Real estate is tangible and includes both land and improvements, which exist independently, regardless of any desire for possession. Property rights in real estate are normally appraised at market value.


A general definition of market value is the most probable price the property would bring if freely offered on the open market with both a willing buyer and a willing seller.

Get informed, then take action.

If you believe you may have received an inaccurate appraisal, there are several things you can do to increase the appraised value of your property.


1. Learn what appraisers take into consideration. Appraisers generally use one or some combination of three approaches to determine home value. Each gives a separate indication of the value and are as follows:

  1. Sales Comparison (or Market Data) Approach

  2. Cost Approach

  3. Income Approach.

The appraiser cannot allow the general neighborhood composite of ethnic, religious, or minority populations to detract from a clear and objective evaluation of the property appraised on its own merits.

Appraisers take many factors into account when assessing a home. They include the following:

  • the sales prices of similar recently sold properties in close proximity to the subject property
    in the last six months or less.

  • the average time it takes for homes to sell in the general neighborhood

  • the price and value trends of homes in the neighborhood. Are values trending upward or downward?

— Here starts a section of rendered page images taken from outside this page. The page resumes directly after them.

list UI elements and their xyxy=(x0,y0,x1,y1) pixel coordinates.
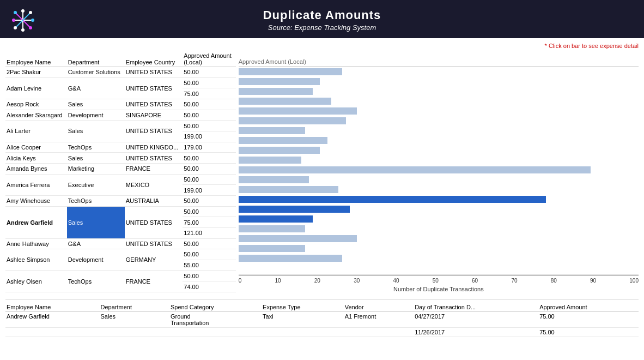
click-hint: * Click on bar to see expense detail xyxy=(5,43,639,49)
employee-name-cell: Alicia Keys xyxy=(5,153,67,164)
bar[interactable] xyxy=(239,137,327,144)
bar[interactable] xyxy=(239,78,320,85)
bar[interactable] xyxy=(239,166,591,173)
bar-row[interactable] xyxy=(239,263,639,273)
bar-row[interactable] xyxy=(239,243,639,253)
department-cell: Executive xyxy=(67,174,125,195)
table-row: America FerreraExecutiveMEXICO50.00 xyxy=(5,174,236,185)
bar[interactable] xyxy=(239,98,331,105)
bar-row[interactable] xyxy=(239,145,639,155)
table-row: 2Pac ShakurCustomer SolutionsUNITED STAT… xyxy=(5,67,236,78)
department-cell: TechOps xyxy=(67,142,125,153)
bar[interactable] xyxy=(239,147,320,154)
amount-cell: 50.00 xyxy=(183,174,235,185)
bar-row[interactable] xyxy=(239,106,639,116)
bar[interactable] xyxy=(239,157,302,164)
table-row: Ashley OlsenTechOpsFRANCE50.00 xyxy=(5,271,236,281)
bottom-cell: 75.00 xyxy=(538,328,639,337)
svg-point-4 xyxy=(21,9,25,13)
bar-row[interactable] xyxy=(239,204,639,214)
x-axis-tick: 70 xyxy=(511,278,517,284)
department-cell: TechOps xyxy=(67,195,125,206)
bar-row[interactable] xyxy=(239,175,639,184)
employee-name-cell: Adam Levine xyxy=(5,77,67,99)
bar-row[interactable] xyxy=(239,253,639,263)
col-header-country: Employee Country xyxy=(125,51,183,67)
bar[interactable] xyxy=(239,68,342,75)
table-row: Alexander SkarsgardDevelopmentSINGAPORE5… xyxy=(5,110,236,121)
bottom-table-row: Andrew GarfieldSalesGround Transportatio… xyxy=(5,312,639,328)
bar-row[interactable] xyxy=(239,86,639,96)
country-cell: UNITED KINGDO... xyxy=(125,142,183,153)
bar-row[interactable] xyxy=(239,184,639,194)
table-row: Anne HathawayG&AUNITED STATES50.00 xyxy=(5,238,236,249)
bar[interactable] xyxy=(239,186,339,193)
country-cell: UNITED STATES xyxy=(125,153,183,164)
amount-cell: 50.00 xyxy=(183,195,235,206)
bar-row[interactable] xyxy=(239,155,639,165)
country-cell: FRANCE xyxy=(125,271,183,292)
main-table: Employee Name Department Employee Countr… xyxy=(5,51,236,292)
bar[interactable] xyxy=(239,88,313,95)
amount-cell: 50.00 xyxy=(183,99,235,110)
logo xyxy=(11,8,35,34)
bottom-cell: Andrew Garfield xyxy=(5,312,100,328)
bar-row[interactable] xyxy=(239,67,639,76)
bottom-cell: 04/27/2017 xyxy=(414,312,538,328)
bar-row[interactable] xyxy=(239,135,639,145)
bar[interactable] xyxy=(239,206,350,213)
bottom-cell xyxy=(262,328,344,337)
svg-point-11 xyxy=(14,26,17,29)
employee-name-cell: 2Pac Shakur xyxy=(5,67,67,78)
bar[interactable] xyxy=(239,215,313,223)
table-row: Ali LarterSalesUNITED STATES50.00 xyxy=(5,121,236,131)
bottom-col-header: Department xyxy=(100,303,169,312)
department-cell: G&A xyxy=(67,238,125,249)
amount-cell: 50.00 xyxy=(183,110,235,121)
bar[interactable] xyxy=(239,176,309,183)
bar[interactable] xyxy=(239,235,357,242)
bar[interactable] xyxy=(239,127,305,134)
bar[interactable] xyxy=(239,107,357,115)
country-cell: SINGAPORE xyxy=(125,110,183,121)
bottom-col-header: Approved Amount xyxy=(538,303,639,312)
bottom-col-header: Day of Transaction D... xyxy=(414,303,538,312)
bar-row[interactable] xyxy=(239,116,639,125)
bar[interactable] xyxy=(239,225,305,232)
bar-row[interactable] xyxy=(239,125,639,135)
table-row: Adam LevineG&AUNITED STATES50.00 xyxy=(5,77,236,88)
bar[interactable] xyxy=(239,245,305,252)
amount-cell: 50.00 xyxy=(183,238,235,249)
bottom-col-header: Spend Category xyxy=(169,303,262,312)
detail-table: Employee NameDepartmentSpend CategoryExp… xyxy=(5,303,639,337)
table-row: Amanda BynesMarketingFRANCE50.00 xyxy=(5,163,236,174)
bottom-cell: Taxi xyxy=(262,312,344,328)
bar[interactable] xyxy=(239,196,546,203)
svg-point-10 xyxy=(29,11,32,14)
svg-point-9 xyxy=(29,26,32,29)
table-row: Ashlee SimpsonDevelopmentGERMANY50.00 xyxy=(5,249,236,260)
employee-name-cell: Anne Hathaway xyxy=(5,238,67,249)
amount-cell: 199.00 xyxy=(183,185,235,196)
amount-cell: 75.00 xyxy=(183,88,235,99)
bar[interactable] xyxy=(239,117,346,124)
bottom-col-header: Vendor xyxy=(344,303,414,312)
x-axis-tick: 30 xyxy=(354,278,360,284)
table-row: Alicia KeysSalesUNITED STATES50.00 xyxy=(5,153,236,164)
employee-name-cell: Amy Winehouse xyxy=(5,195,67,206)
x-axis-tick: 40 xyxy=(393,278,399,284)
bottom-cell: Sales xyxy=(100,312,169,328)
bar-row[interactable] xyxy=(239,96,639,106)
x-axis-tick: 60 xyxy=(472,278,478,284)
bar-row[interactable] xyxy=(239,224,639,233)
bar-row[interactable] xyxy=(239,194,639,204)
country-cell: AUSTRALIA xyxy=(125,195,183,206)
amount-cell: 75.00 xyxy=(183,217,235,228)
bar-row[interactable] xyxy=(239,76,639,86)
bar-row[interactable] xyxy=(239,214,639,224)
country-cell: UNITED STATES xyxy=(125,121,183,142)
bar-row[interactable] xyxy=(239,165,639,175)
bottom-cell: 75.00 xyxy=(538,312,639,328)
bar-row[interactable] xyxy=(239,233,639,243)
bar[interactable] xyxy=(239,255,342,262)
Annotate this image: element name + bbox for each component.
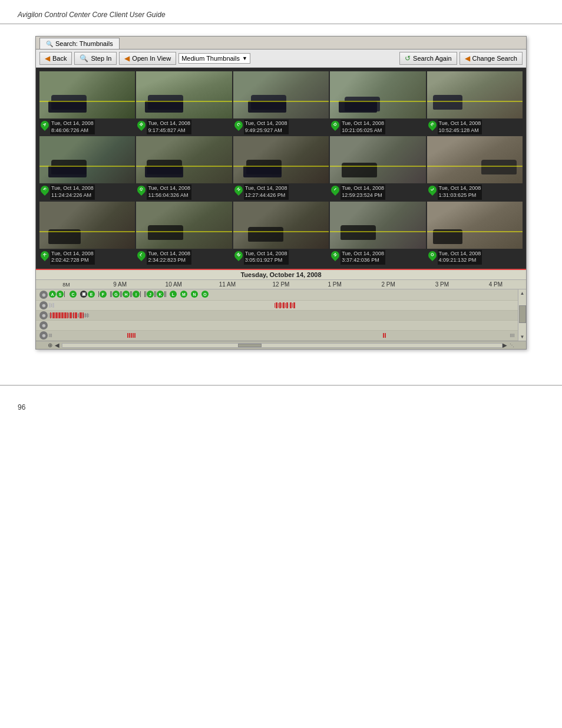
- thumb-image-2: [233, 71, 329, 118]
- timestamp-4: Tue, Oct 14, 2008 10:52:45:128 AM: [438, 120, 482, 134]
- track-3-icon[interactable]: ⊕: [39, 311, 48, 319]
- thumb-item-1[interactable]: B Tue, Oct 14, 2008 9:17:45:827 AM: [136, 71, 232, 135]
- hour-9am: 9 AM: [93, 281, 147, 288]
- thumb-item-14[interactable]: O Tue, Oct 14, 2008 4:09:21:132 PM: [427, 202, 523, 265]
- zoom-in-icon[interactable]: ⊕: [48, 342, 52, 348]
- hour-12pm: 12 PM: [254, 281, 308, 288]
- thumb-image-6: [136, 136, 232, 183]
- thumbnail-size-dropdown[interactable]: Medium Thumbnails ▼: [178, 53, 250, 64]
- search-tab-icon: 🔍: [46, 41, 53, 47]
- timestamp-9: Tue, Oct 14, 2008 1:31:03:625 PM: [438, 185, 482, 199]
- hour-8am: 8M: [39, 282, 93, 288]
- thumb-item-8[interactable]: I Tue, Oct 14, 2008 12:59:23:524 PM: [330, 136, 425, 200]
- timeline-scrollbar-v[interactable]: ▲ ▼: [518, 289, 526, 341]
- track-3-content: [49, 311, 514, 319]
- timeline-area: Tuesday, October 14, 2008 8M 9 AM 10 AM …: [36, 269, 526, 349]
- thumb-image-0: [39, 71, 135, 118]
- hour-4pm: 4 PM: [469, 281, 523, 288]
- timestamp-7: Tue, Oct 14, 2008 12:27:44:426 PM: [244, 185, 289, 199]
- timestamp-2: Tue, Oct 14, 2008 9:49:25:927 AM: [244, 120, 289, 134]
- thumb-image-7: [233, 136, 329, 183]
- step-in-button[interactable]: 🔍 Step In: [74, 52, 117, 65]
- track-1-content: A S C ▣ E F: [49, 290, 514, 299]
- search-again-button[interactable]: ↺ Search Again: [399, 52, 457, 65]
- thumb-image-8: [330, 136, 425, 183]
- hour-11am: 11 AM: [200, 281, 254, 288]
- scroll-down-arrow[interactable]: ▼: [519, 333, 526, 341]
- timeline-track-2: ⊕: [36, 301, 518, 311]
- timestamp-12: Tue, Oct 14, 2008 3:05:01:927 PM: [244, 250, 289, 265]
- resize-handle[interactable]: ⋱: [510, 342, 514, 348]
- timestamp-0: Tue, Oct 14, 2008 8:46:06:726 AM: [50, 120, 95, 134]
- thumb-item-4[interactable]: E Tue, Oct 14, 2008 10:52:45:128 AM: [427, 71, 523, 135]
- thumb-image-13: [330, 202, 425, 249]
- thumb-item-10[interactable]: K Tue, Oct 14, 2008 2:02:42:728 PM: [39, 202, 135, 265]
- timeline-hours-row: 8M 9 AM 10 AM 11 AM 12 PM 1 PM 2 PM 3 PM…: [36, 280, 526, 289]
- timestamp-1: Tue, Oct 14, 2008 9:17:45:827 AM: [147, 120, 191, 134]
- thumb-image-5: [39, 136, 135, 183]
- timeline-track-1: ⊕ A S C ▣ E F: [36, 289, 518, 301]
- change-search-button[interactable]: ◀ Change Search: [459, 52, 523, 65]
- thumb-item-9[interactable]: J Tue, Oct 14, 2008 1:31:03:625 PM: [427, 136, 523, 200]
- horizontal-scrollbar[interactable]: [62, 343, 503, 348]
- timeline-track-3: ⊕: [36, 311, 518, 321]
- thumb-item-7[interactable]: H Tue, Oct 14, 2008 12:27:44:426 PM: [233, 136, 329, 200]
- tab-bar: 🔍 Search: Thumbnails: [36, 37, 526, 50]
- scroll-left-icon[interactable]: ◀: [55, 342, 59, 348]
- refresh-icon: ↺: [405, 54, 411, 62]
- thumb-item-3[interactable]: D Tue, Oct 14, 2008 10:21:05:025 AM: [330, 71, 425, 135]
- thumb-item-0[interactable]: A Tue, Oct 14, 2008 8:46:06:726 AM: [39, 71, 135, 135]
- open-in-view-button[interactable]: ◀ Open In View: [119, 52, 176, 65]
- thumb-item-5[interactable]: F Tue, Oct 14, 2008 11:24:24:226 AM: [39, 136, 135, 200]
- track-2-content: [49, 301, 514, 309]
- thumb-image-9: [427, 136, 523, 183]
- tab-label: Search: Thumbnails: [55, 40, 113, 47]
- timestamp-5: Tue, Oct 14, 2008 11:24:24:226 AM: [50, 185, 95, 199]
- hour-10am: 10 AM: [147, 281, 200, 288]
- timestamp-6: Tue, Oct 14, 2008 11:56:04:326 AM: [147, 185, 191, 199]
- page-footer: 96: [0, 385, 562, 417]
- scroll-right-icon[interactable]: ▶: [503, 342, 507, 348]
- thumb-image-4: [427, 71, 523, 118]
- thumb-image-3: [330, 71, 425, 118]
- timeline-track-4: ⊕: [36, 321, 518, 331]
- thumb-image-14: [427, 202, 523, 249]
- h-scroll-thumb[interactable]: [238, 344, 262, 347]
- timestamp-11: Tue, Oct 14, 2008 2:34:22:823 PM: [147, 250, 191, 265]
- timeline-date-bar: Tuesday, October 14, 2008: [36, 270, 526, 280]
- track-4-icon[interactable]: ⊕: [39, 321, 48, 330]
- hour-3pm: 3 PM: [415, 281, 469, 288]
- thumb-image-11: [136, 202, 232, 249]
- scroll-thumb[interactable]: [519, 305, 526, 323]
- toolbar: ◀ Back 🔍 Step In ◀ Open In View Medium T…: [36, 50, 526, 68]
- hour-1pm: 1 PM: [308, 281, 362, 288]
- thumb-item-11[interactable]: L Tue, Oct 14, 2008 2:34:22:823 PM: [136, 202, 232, 265]
- step-in-icon: 🔍: [80, 54, 88, 62]
- track-1-scroll-icon[interactable]: ⊕: [39, 291, 48, 299]
- change-search-icon: ◀: [465, 54, 470, 62]
- thumb-item-12[interactable]: M Tue, Oct 14, 2008 3:05:01:927 PM: [233, 202, 329, 265]
- timeline-wrapper: ⊕ A S C ▣ E F: [36, 289, 526, 341]
- thumb-image-1: [136, 71, 232, 118]
- back-button[interactable]: ◀ Back: [39, 52, 72, 65]
- thumb-item-2[interactable]: C Tue, Oct 14, 2008 9:49:25:927 AM: [233, 71, 329, 135]
- track-4-content: [49, 321, 514, 330]
- track-5-icon[interactable]: ⊕: [39, 331, 48, 340]
- thumb-image-10: [39, 202, 135, 249]
- hour-2pm: 2 PM: [362, 281, 415, 288]
- timestamp-3: Tue, Oct 14, 2008 10:21:05:025 AM: [340, 120, 385, 134]
- track-2-icon[interactable]: ⊕: [39, 301, 48, 309]
- thumb-item-6[interactable]: G Tue, Oct 14, 2008 11:56:04:326 AM: [136, 136, 232, 200]
- timeline-track-5: ⊕: [36, 331, 518, 341]
- window-container: 🔍 Search: Thumbnails ◀ Back 🔍 Step In ◀ …: [35, 36, 527, 350]
- main-content: 🔍 Search: Thumbnails ◀ Back 🔍 Step In ◀ …: [0, 24, 562, 361]
- page-header: Avigilon Control Center Core Client User…: [0, 0, 562, 24]
- search-thumbnails-tab[interactable]: 🔍 Search: Thumbnails: [39, 38, 120, 49]
- scroll-up-arrow[interactable]: ▲: [519, 289, 526, 297]
- timeline-bottom-bar: ⊕ ◀ ▶ ⋱: [36, 341, 526, 349]
- timestamp-10: Tue, Oct 14, 2008 2:02:42:728 PM: [50, 250, 95, 265]
- thumb-item-13[interactable]: N Tue, Oct 14, 2008 3:37:42:036 PM: [330, 202, 425, 265]
- timestamp-8: Tue, Oct 14, 2008 12:59:23:524 PM: [340, 185, 385, 199]
- back-icon: ◀: [45, 54, 50, 62]
- timestamp-13: Tue, Oct 14, 2008 3:37:42:036 PM: [340, 250, 385, 265]
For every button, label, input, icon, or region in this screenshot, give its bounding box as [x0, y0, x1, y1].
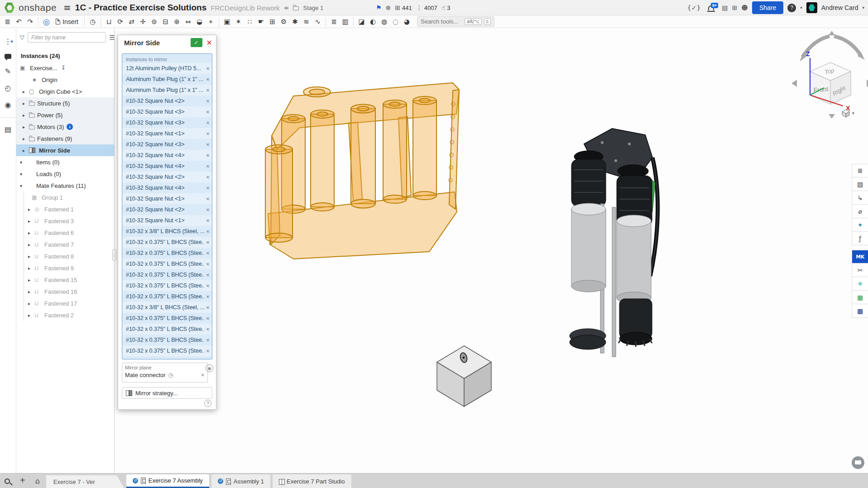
- pattern-icon[interactable]: ⊞: [267, 16, 278, 27]
- main-menu-icon[interactable]: ≡: [63, 2, 71, 13]
- tree-row[interactable]: ▾ Loads (0): [16, 168, 114, 180]
- pinwheel-app-icon[interactable]: ✦: [852, 218, 868, 232]
- feature-list-icon[interactable]: ✎: [3, 67, 13, 76]
- expand-arrow-icon[interactable]: ▸: [28, 207, 34, 212]
- origin-cube-part[interactable]: [437, 346, 491, 407]
- app-store-icon[interactable]: ⊞: [732, 4, 738, 11]
- remove-instance-icon[interactable]: ✕: [204, 316, 210, 321]
- tangent-mate-icon[interactable]: ◒: [194, 16, 205, 27]
- mate-connector-icon[interactable]: ✶: [233, 16, 244, 27]
- exploded-view-icon[interactable]: ◌: [390, 16, 401, 27]
- mirror-instance-row[interactable]: #10-32 x 0.375" L BHCS (Stee... ✕: [122, 313, 212, 324]
- expand-arrow-icon[interactable]: ▸: [28, 266, 34, 271]
- cylindrical-mate-icon[interactable]: ⊚: [149, 16, 160, 27]
- expand-arrow-icon[interactable]: ▸: [28, 219, 34, 224]
- expand-arrow-icon[interactable]: ▾: [20, 160, 26, 165]
- remove-instance-icon[interactable]: ✕: [204, 294, 210, 299]
- tree-row[interactable]: ▸ Fastened 2: [16, 309, 114, 321]
- mate-connector-picker-icon[interactable]: ◉: [206, 364, 213, 372]
- tree-row[interactable]: ▸ Origin Cube <1>: [16, 86, 114, 97]
- expand-arrow-icon[interactable]: ▸: [28, 289, 34, 294]
- slider-mate-icon[interactable]: ⇄: [126, 16, 137, 27]
- remove-instance-icon[interactable]: ✕: [204, 349, 210, 354]
- remove-instance-icon[interactable]: ✕: [204, 175, 210, 180]
- mirror-instance-row[interactable]: #10-32 Square Nut <4> ✕: [122, 161, 212, 172]
- mirror-instance-row[interactable]: #10-32 x 0.375" L BHCS (Stee... ✕: [122, 237, 212, 248]
- tree-row[interactable]: ▸ Fastened 16: [16, 286, 114, 297]
- element-tab[interactable]: Exercise 7 Part Studio: [273, 474, 351, 488]
- tree-row[interactable]: ▸ Power (5): [16, 109, 114, 121]
- planar-mate-icon[interactable]: ✛: [137, 16, 149, 27]
- expand-arrow-icon[interactable]: ▾: [20, 172, 26, 177]
- comments-icon[interactable]: [5, 54, 11, 59]
- expand-arrow-icon[interactable]: ▸: [23, 89, 29, 94]
- remove-instance-icon[interactable]: ✕: [204, 110, 210, 115]
- mirror-instance-row[interactable]: #10-32 x 0.375" L BHCS (Stee... ✕: [122, 345, 212, 356]
- remove-instance-icon[interactable]: ✕: [204, 305, 210, 310]
- assembly-mirror-preview-orange[interactable]: [265, 83, 459, 259]
- assembly-right-gray[interactable]: [570, 129, 657, 357]
- expand-arrow-icon[interactable]: ▾: [20, 183, 26, 188]
- mirror-instance-row[interactable]: #10-32 Square Nut <3> ✕: [122, 117, 212, 128]
- tree-row[interactable]: ▸ Fastened 8: [16, 250, 114, 262]
- section-view-icon[interactable]: ◪: [356, 16, 367, 27]
- element-tab[interactable]: ↺ Exercise 7 Assembly: [126, 474, 209, 488]
- expand-arrow-icon[interactable]: ▸: [28, 230, 34, 235]
- tree-row[interactable]: Exercise... ↧: [16, 62, 114, 74]
- remove-instance-icon[interactable]: ✕: [204, 164, 210, 169]
- remove-instance-icon[interactable]: ✕: [204, 273, 210, 277]
- help-caret-icon[interactable]: ▾: [800, 5, 802, 10]
- tree-row[interactable]: ▸ Structure (5): [16, 97, 114, 109]
- version-breadcrumb-tab[interactable]: Exercise 7 - Ver: [46, 475, 124, 488]
- insert-element-icon[interactable]: ⋮: [3, 37, 13, 46]
- panel-resize-grip[interactable]: ⋮: [112, 249, 116, 261]
- function-app-icon[interactable]: ƒ: [852, 232, 868, 245]
- remove-instance-icon[interactable]: ✕: [204, 262, 210, 267]
- remove-instance-icon[interactable]: ✕: [204, 77, 210, 82]
- update-available-badge[interactable]: ↓: [67, 124, 73, 130]
- mirror-instance-row[interactable]: #10-32 Square Nut <1> ✕: [122, 215, 212, 226]
- tree-row[interactable]: ▸ Fastened 1: [16, 203, 114, 215]
- appearance-icon[interactable]: ◐: [367, 16, 379, 27]
- history-icon[interactable]: ◴: [3, 84, 13, 92]
- search-tools-input[interactable]: [421, 18, 462, 25]
- structure-icon[interactable]: ▥: [340, 16, 351, 27]
- mirror-instance-row[interactable]: Aluminum Tube Plug (1" x 1" ... ✕: [122, 85, 212, 96]
- display-states-icon[interactable]: ◍: [379, 16, 390, 27]
- onshape-logo-icon[interactable]: [5, 2, 14, 13]
- help-icon[interactable]: ?: [787, 4, 796, 12]
- remove-instance-icon[interactable]: ✕: [204, 88, 210, 93]
- element-tab[interactable]: ↺ Assembly 1: [211, 474, 270, 488]
- views-stat[interactable]: ⋮ 4007: [416, 4, 437, 11]
- copies-stat[interactable]: ⊞ 441: [395, 4, 412, 11]
- mirror-instance-row[interactable]: #10-32 x 0.375" L BHCS (Stee... ✕: [122, 335, 212, 345]
- rack-pinion-icon[interactable]: ≋: [301, 16, 312, 27]
- mirror-instance-row[interactable]: #10-32 Square Nut <4> ✕: [122, 150, 212, 161]
- expand-arrow-icon[interactable]: ▸: [28, 301, 34, 306]
- mirror-instance-row[interactable]: #10-32 x 3/8" L BHCS (Steel, ... ✕: [122, 302, 212, 313]
- notifications-bell-icon[interactable]: 9+: [708, 5, 714, 10]
- expand-arrow-icon[interactable]: ▸: [23, 124, 29, 129]
- tree-row[interactable]: ▸ Fasteners (9): [16, 133, 114, 144]
- mate-relations-icon[interactable]: ⚙: [278, 16, 289, 27]
- remove-instance-icon[interactable]: ✕: [204, 66, 210, 71]
- replicate-icon[interactable]: ∷: [244, 16, 255, 27]
- expand-arrow-icon[interactable]: ▸: [28, 254, 34, 259]
- tree-row[interactable]: ▸ Fastened 17: [16, 297, 114, 309]
- pin-slot-mate-icon[interactable]: ⊟: [160, 16, 171, 27]
- toolbar-icon[interactable]: [353, 17, 354, 26]
- remove-instance-icon[interactable]: ✕: [204, 120, 210, 125]
- tree-row[interactable]: Group 1: [16, 191, 114, 203]
- list-view-icon[interactable]: ☰: [109, 34, 115, 41]
- tree-row[interactable]: ▸ Fastened 3: [16, 215, 114, 227]
- remove-instance-icon[interactable]: ✕: [204, 207, 210, 212]
- learning-flag-icon[interactable]: ⚑: [376, 4, 382, 11]
- remove-instance-icon[interactable]: ✕: [204, 142, 210, 147]
- add-element-button[interactable]: +: [20, 475, 25, 486]
- render-app-icon[interactable]: ✳: [852, 277, 868, 291]
- insert-button[interactable]: Insert: [52, 17, 82, 27]
- tree-row[interactable]: ▸ Motors (3) ↓: [16, 121, 114, 133]
- mirror-instance-row[interactable]: 12t Aluminum Pulley (HTD 5... ✕: [122, 63, 212, 74]
- document-title[interactable]: 1C - Practice Exercise Solutions: [75, 3, 206, 13]
- library-app-icon[interactable]: ▩: [852, 304, 868, 318]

  • the supply and demand of homes at the present time. Is there a shortage or glut of homes?

  • the overall condition and construction quality of the home

  • the square footage and gross living area of the home

  • key traits, such as the number of bedrooms, bathrooms, and any distinct features

  • for older homes, major home improvements that have been made since the date of purchase

  • whether the home has features that are functionally obsolete

  • the lot size relative to other homes in the neighborhood or properties in the general area

  • the zoning of the property

  • the uniqueness of the home and whether it has a high likelihood of limiting buyer interest in the home

2. Request and review a copy of your appraisal to verify its accuracy. Two common home appraisal errors are the use of the wrong homes as comparables, more commonly referred to as, "comps" and misreporting the specifications of the home, such as its square footage, number of bedrooms and other key details. 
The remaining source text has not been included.